Metafield Extraction & Processing - Complete Guide
Comprehensive guide on how the Material Kai Vision Platform identifies, extracts, and processes metafields (structured metadata) from PDF catalogs using AI-powered multi-stage processing.
Overview
Metafields are structured metadata attributes extracted from PDF catalogs and linked to products, chunks, and images.
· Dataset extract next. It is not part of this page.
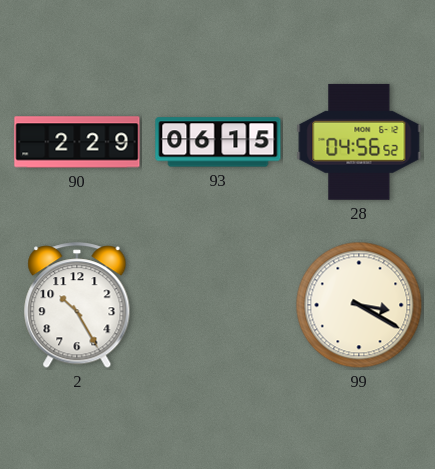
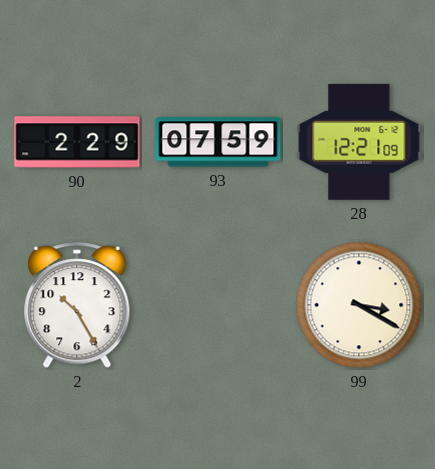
93: 06:15 -> 07:59
28: 04:56 -> 12:21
The platform supports 200+ metafield types with AI-powered identification, extraction, and processing across 5 dedicated stages.
Key Capabilities:
- Automatic identification of metafield types using Claude AI
- Multi-source extraction (text chunks, images, OCR)
- Confidence scoring (0.0-1.0) for each extracted value
- Extraction method tracking (AI, OCR, manual)
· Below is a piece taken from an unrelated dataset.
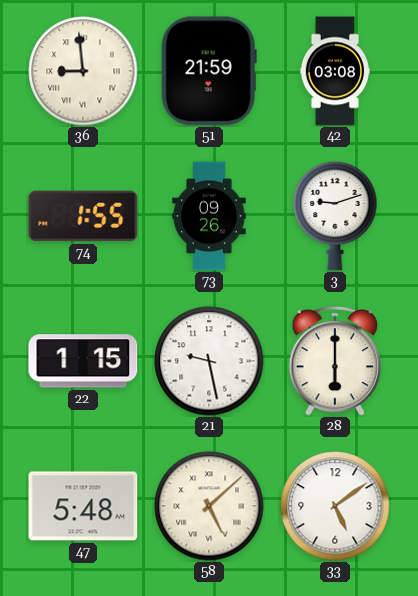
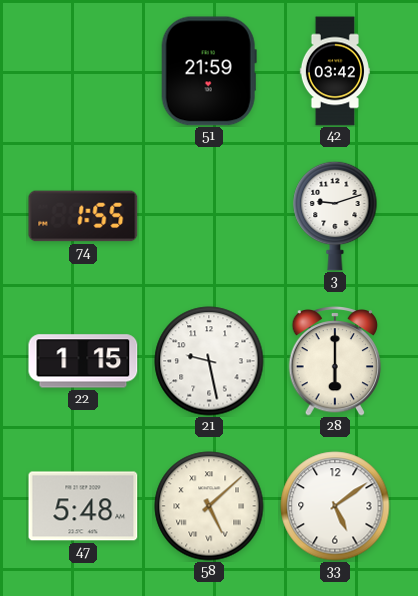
36: 8:59 -> none
42: 03:08 -> 03:42
73: 09:26 -> none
- Relationship linking to products, chunks, and images
- 200+ metafield types supported
- 88%+ extraction accuracy
What Are Metafields?
Metafields are dynamic, structured data attributes that describe material properties and characteristics.
Real-World Examples
- Material Composition: "100% Wool", "Polyester Blend", "White Body Tile"
- Dimensions: "11.8×11.8 inches", "2.5cm thickness", "Length × Width"
- Weight: "250g/m²", "5kg", "Weight per unit"
- Color: "Clay", "Sand", "White", "Taupe"
- Texture: "Matte", "Glossy", "Embossed", "Smooth"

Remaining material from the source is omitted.